### WHAT IS REQUIRED
Please print every record exactly as it stands, leaving out the pictures.

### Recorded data

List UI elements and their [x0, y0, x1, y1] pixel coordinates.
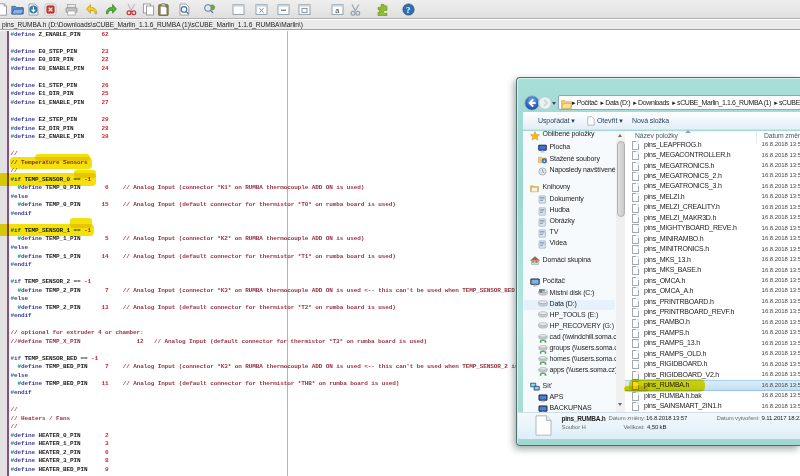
svg-text:?: ? [406, 5, 411, 15]
svg-text:a: a [335, 7, 339, 14]
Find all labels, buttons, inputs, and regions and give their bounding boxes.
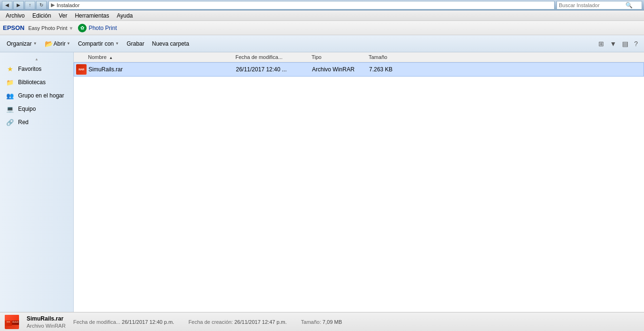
empty-space (74, 77, 644, 219)
photo-print-label: Photo Print (88, 25, 117, 31)
menu-bar: Archivo Edición Ver Herramientas Ayuda (0, 10, 644, 21)
main-area: ▲ ★ Favoritos 📁 Bibliotecas 👥 Grupo en e… (0, 52, 644, 312)
organizar-label: Organizar (7, 40, 32, 47)
table-row[interactable]: RAR SimuRails.rar 26/11/2017 12:40 ... A… (74, 62, 644, 77)
status-date-created: Fecha de creación: 26/11/2017 12:47 p.m. (188, 319, 287, 325)
col-header-date[interactable]: Fecha de modifica... (235, 54, 312, 60)
epson-toolbar: EPSON Easy Photo Print ▼ ✿ Photo Print (0, 21, 644, 35)
nueva-carpeta-label: Nueva carpeta (152, 40, 189, 47)
view-dropdown-button[interactable]: ▼ (607, 39, 619, 49)
sidebar-item-equipo[interactable]: 💻 Equipo (0, 102, 73, 116)
forward-button[interactable]: ▶ (13, 1, 24, 10)
path-chevron: ▶ (51, 2, 55, 8)
column-headers: Nombre ▲ Fecha de modifica... Tipo Tamañ… (74, 52, 644, 62)
view-list-icon: ⊞ (598, 40, 604, 48)
file-date-cell: 26/11/2017 12:40 ... (236, 66, 312, 73)
date-modified-label: Fecha de modifica... (73, 319, 120, 325)
sidebar-item-grupo-hogar[interactable]: 👥 Grupo en el hogar (0, 89, 73, 102)
col-date-label: Fecha de modifica... (235, 54, 283, 60)
compartir-chevron: ▼ (115, 41, 119, 46)
col-name-label: Nombre (88, 54, 107, 60)
title-bar: ◀ ▶ ↑ ↻ ▶ Instalador 🔍 (0, 0, 644, 10)
menu-herramientas[interactable]: Herramientas (71, 11, 113, 20)
sidebar-label-bibliotecas: Bibliotecas (18, 79, 46, 86)
col-header-name[interactable]: Nombre ▲ (74, 54, 235, 60)
sidebar: ▲ ★ Favoritos 📁 Bibliotecas 👥 Grupo en e… (0, 52, 74, 312)
epson-logo: EPSON (3, 24, 25, 31)
compartir-button[interactable]: Compartir con ▼ (75, 39, 122, 49)
status-date-modified: Fecha de modifica... 26/11/2017 12:40 p.… (73, 319, 174, 325)
size-label: Tamaño: (301, 319, 321, 325)
search-box[interactable]: 🔍 (556, 1, 642, 10)
organizar-chevron: ▼ (33, 41, 37, 46)
organizar-button[interactable]: Organizar ▼ (4, 39, 40, 49)
open-icon: 📂 (45, 40, 53, 48)
status-filetype: Archivo WinRAR (27, 323, 66, 329)
date-created-label: Fecha de creación: (188, 319, 233, 325)
library-icon: 📁 (6, 78, 14, 87)
status-size: Tamaño: 7,09 MB (301, 319, 342, 325)
homegroup-icon: 👥 (6, 91, 14, 100)
computer-icon: 💻 (6, 105, 14, 113)
photo-print-icon: ✿ (78, 24, 87, 32)
refresh-button[interactable]: ↻ (36, 1, 47, 10)
file-list: RAR SimuRails.rar 26/11/2017 12:40 ... A… (74, 62, 644, 312)
col-type-label: Tipo (312, 54, 322, 60)
sidebar-label-grupo-hogar: Grupo en el hogar (18, 92, 64, 99)
col-size-label: Tamaño (369, 54, 387, 60)
abrir-button[interactable]: 📂 Abrir ▼ (42, 39, 73, 49)
help-button[interactable]: ? (632, 39, 640, 49)
status-filename: SimuRails.rar (27, 315, 66, 322)
path-text: Instalador (57, 2, 79, 8)
view-list-button[interactable]: ⊞ (596, 39, 606, 49)
abrir-chevron: ▼ (67, 41, 70, 46)
nueva-carpeta-button[interactable]: Nueva carpeta (149, 39, 192, 49)
file-size-cell: 7.263 KB (369, 66, 417, 73)
preview-pane-button[interactable]: ▤ (620, 39, 631, 49)
menu-archivo[interactable]: Archivo (2, 11, 29, 20)
menu-edicion[interactable]: Edición (29, 11, 55, 20)
grabar-label: Grabar (127, 40, 144, 47)
sidebar-item-red[interactable]: 🔗 Red (0, 116, 73, 129)
sidebar-label-red: Red (18, 119, 29, 126)
grabar-button[interactable]: Grabar (124, 39, 147, 49)
star-icon: ★ (6, 65, 14, 73)
size-value: 7,09 MB (322, 319, 342, 325)
status-info: SimuRails.rar Archivo WinRAR (27, 315, 66, 329)
menu-ayuda[interactable]: Ayuda (113, 11, 137, 20)
date-modified-value: 26/11/2017 12:40 p.m. (122, 319, 174, 325)
sidebar-label-favoritos: Favoritos (18, 66, 41, 72)
address-bar[interactable]: ▶ Instalador (49, 1, 555, 10)
view-controls: ⊞ ▼ ▤ ? (596, 39, 640, 49)
sidebar-item-favoritos[interactable]: ★ Favoritos (0, 62, 73, 76)
file-name-cell: SimuRails.rar (88, 66, 236, 73)
epson-app-label: Easy Photo Print ▼ (29, 25, 74, 31)
action-toolbar: Organizar ▼ 📂 Abrir ▼ Compartir con ▼ Gr… (0, 35, 644, 52)
file-icon-cell: RAR (74, 64, 88, 75)
sidebar-scroll-up[interactable]: ▲ (35, 57, 39, 61)
status-meta: Fecha de modifica... 26/11/2017 12:40 p.… (73, 319, 342, 325)
col-header-size[interactable]: Tamaño (369, 54, 416, 60)
compartir-label: Compartir con (78, 40, 114, 47)
search-icon: 🔍 (625, 2, 633, 9)
network-icon: 🔗 (6, 118, 14, 127)
title-bar-nav: ◀ ▶ ↑ ↻ (2, 1, 47, 10)
abrir-label: Abrir (54, 40, 66, 47)
menu-ver[interactable]: Ver (55, 11, 71, 20)
preview-pane-icon: ▤ (622, 40, 628, 48)
view-dropdown-chevron: ▼ (610, 40, 616, 48)
help-icon: ? (634, 40, 638, 48)
sidebar-label-equipo: Equipo (18, 106, 36, 112)
search-input[interactable] (559, 2, 625, 8)
file-area: Nombre ▲ Fecha de modifica... Tipo Tamañ… (74, 52, 644, 312)
status-bar: ▪▪▪ RAR SimuRails.rar Archivo WinRAR Fec… (0, 312, 644, 331)
up-button[interactable]: ↑ (25, 1, 35, 10)
col-header-type[interactable]: Tipo (312, 54, 369, 60)
sidebar-item-bibliotecas[interactable]: 📁 Bibliotecas (0, 76, 73, 89)
back-button[interactable]: ◀ (2, 1, 12, 10)
rar-file-icon: RAR (76, 64, 87, 75)
photo-print-button[interactable]: ✿ Photo Print (78, 24, 117, 32)
file-type-cell: Archivo WinRAR (312, 66, 369, 73)
date-created-value: 26/11/2017 12:47 p.m. (234, 319, 287, 325)
status-file-icon: ▪▪▪ RAR (5, 315, 19, 329)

### ANSWER TO THIS PROBLEM
List UI elements and their [x0, y0, x1, y1] pixel coordinates.
svg-text:?: ? [406, 5, 411, 15]
svg-text:a: a [335, 7, 339, 14]
Find all labels, buttons, inputs, and regions and give their bounding boxes.
empty-space (74, 77, 644, 219)
photo-print-label: Photo Print (88, 25, 117, 31)
menu-bar: Archivo Edición Ver Herramientas Ayuda (0, 10, 644, 21)
main-area: ▲ ★ Favoritos 📁 Bibliotecas 👥 Grupo en e… (0, 52, 644, 312)
organizar-label: Organizar (7, 40, 32, 47)
table-row[interactable]: RAR SimuRails.rar 26/11/2017 12:40 ... A… (74, 62, 644, 77)
status-date-created: Fecha de creación: 26/11/2017 12:47 p.m. (188, 319, 287, 325)
col-header-date[interactable]: Fecha de modifica... (235, 54, 312, 60)
epson-toolbar: EPSON Easy Photo Print ▼ ✿ Photo Print (0, 21, 644, 35)
nueva-carpeta-label: Nueva carpeta (152, 40, 189, 47)
view-dropdown-button[interactable]: ▼ (607, 39, 619, 49)
sidebar-item-equipo[interactable]: 💻 Equipo (0, 102, 73, 116)
forward-button[interactable]: ▶ (13, 1, 24, 10)
path-chevron: ▶ (51, 2, 55, 8)
column-headers: Nombre ▲ Fecha de modifica... Tipo Tamañ… (74, 52, 644, 62)
view-list-icon: ⊞ (598, 40, 604, 48)
file-date-cell: 26/11/2017 12:40 ... (236, 66, 312, 73)
date-modified-label: Fecha de modifica... (73, 319, 120, 325)
sidebar-item-grupo-hogar[interactable]: 👥 Grupo en el hogar (0, 89, 73, 102)
col-date-label: Fecha de modifica... (235, 54, 283, 60)
compartir-chevron: ▼ (115, 41, 119, 46)
col-name-label: Nombre (88, 54, 107, 60)
title-bar: ◀ ▶ ↑ ↻ ▶ Instalador 🔍 (0, 0, 644, 10)
menu-herramientas[interactable]: Herramientas (71, 11, 113, 20)
sidebar-label-bibliotecas: Bibliotecas (18, 79, 46, 86)
col-header-name[interactable]: Nombre ▲ (74, 54, 235, 60)
sidebar: ▲ ★ Favoritos 📁 Bibliotecas 👥 Grupo en e… (0, 52, 74, 312)
epson-logo: EPSON (3, 24, 25, 31)
compartir-button[interactable]: Compartir con ▼ (75, 39, 122, 49)
status-date-modified: Fecha de modifica... 26/11/2017 12:40 p.… (73, 319, 174, 325)
size-label: Tamaño: (301, 319, 321, 325)
search-box[interactable]: 🔍 (556, 1, 642, 10)
organizar-chevron: ▼ (33, 41, 37, 46)
organizar-button[interactable]: Organizar ▼ (4, 39, 40, 49)
open-icon: 📂 (45, 40, 53, 48)
status-filetype: Archivo WinRAR (27, 323, 66, 329)
date-created-label: Fecha de creación: (188, 319, 233, 325)
library-icon: 📁 (6, 78, 14, 87)
status-size: Tamaño: 7,09 MB (301, 319, 342, 325)
homegroup-icon: 👥 (6, 91, 14, 100)
computer-icon: 💻 (6, 105, 14, 113)
photo-print-icon: ✿ (78, 24, 87, 32)
refresh-button[interactable]: ↻ (36, 1, 47, 10)
file-list: RAR SimuRails.rar 26/11/2017 12:40 ... A… (74, 62, 644, 312)
col-type-label: Tipo (312, 54, 322, 60)
sidebar-label-grupo-hogar: Grupo en el hogar (18, 92, 64, 99)
col-size-label: Tamaño (369, 54, 387, 60)
abrir-button[interactable]: 📂 Abrir ▼ (42, 39, 73, 49)
help-button[interactable]: ? (632, 39, 640, 49)
status-filename: SimuRails.rar (27, 315, 66, 322)
path-text: Instalador (57, 2, 79, 8)
view-list-button[interactable]: ⊞ (596, 39, 606, 49)
abrir-chevron: ▼ (67, 41, 70, 46)
nueva-carpeta-button[interactable]: Nueva carpeta (149, 39, 192, 49)
file-size-cell: 7.263 KB (369, 66, 417, 73)
preview-pane-button[interactable]: ▤ (620, 39, 631, 49)
menu-archivo[interactable]: Archivo (2, 11, 29, 20)
menu-edicion[interactable]: Edición (29, 11, 55, 20)
grabar-label: Grabar (127, 40, 144, 47)
sidebar-item-red[interactable]: 🔗 Red (0, 116, 73, 129)
sidebar-label-red: Red (18, 119, 29, 126)
grabar-button[interactable]: Grabar (124, 39, 147, 49)
star-icon: ★ (6, 65, 14, 73)
size-value: 7,09 MB (322, 319, 342, 325)
status-info: SimuRails.rar Archivo WinRAR (27, 315, 66, 329)
menu-ayuda[interactable]: Ayuda (113, 11, 137, 20)
date-modified-value: 26/11/2017 12:40 p.m. (122, 319, 174, 325)
sidebar-label-favoritos: Favoritos (18, 66, 41, 72)
address-bar[interactable]: ▶ Instalador (49, 1, 555, 10)
view-controls: ⊞ ▼ ▤ ? (596, 39, 640, 49)
sidebar-item-favoritos[interactable]: ★ Favoritos (0, 62, 73, 76)
file-name-cell: SimuRails.rar (88, 66, 236, 73)
epson-app-label: Easy Photo Print ▼ (29, 25, 74, 31)
action-toolbar: Organizar ▼ 📂 Abrir ▼ Compartir con ▼ Gr… (0, 35, 644, 52)
file-icon-cell: RAR (74, 64, 88, 75)
sidebar-scroll-up[interactable]: ▲ (35, 57, 39, 61)
status-meta: Fecha de modifica... 26/11/2017 12:40 p.… (73, 319, 342, 325)
col-header-size[interactable]: Tamaño (369, 54, 416, 60)
compartir-label: Compartir con (78, 40, 114, 47)
search-icon: 🔍 (625, 2, 633, 9)
network-icon: 🔗 (6, 118, 14, 127)
title-bar-nav: ◀ ▶ ↑ ↻ (2, 1, 47, 10)
abrir-label: Abrir (54, 40, 66, 47)
menu-ver[interactable]: Ver (55, 11, 71, 20)
preview-pane-icon: ▤ (622, 40, 628, 48)
view-dropdown-chevron: ▼ (610, 40, 616, 48)
help-icon: ? (634, 40, 638, 48)
sidebar-label-equipo: Equipo (18, 106, 36, 112)
search-input[interactable] (559, 2, 625, 8)
file-area: Nombre ▲ Fecha de modifica... Tipo Tamañ… (74, 52, 644, 312)
status-bar: ▪▪▪ RAR SimuRails.rar Archivo WinRAR Fec… (0, 312, 644, 331)
up-button[interactable]: ↑ (25, 1, 35, 10)
col-header-type[interactable]: Tipo (312, 54, 369, 60)
sidebar-item-bibliotecas[interactable]: 📁 Bibliotecas (0, 76, 73, 89)
back-button[interactable]: ◀ (2, 1, 12, 10)
rar-file-icon: RAR (76, 64, 87, 75)
photo-print-button[interactable]: ✿ Photo Print (78, 24, 117, 32)
file-type-cell: Archivo WinRAR (312, 66, 369, 73)
date-created-value: 26/11/2017 12:47 p.m. (234, 319, 287, 325)
status-file-icon: ▪▪▪ RAR (5, 315, 19, 329)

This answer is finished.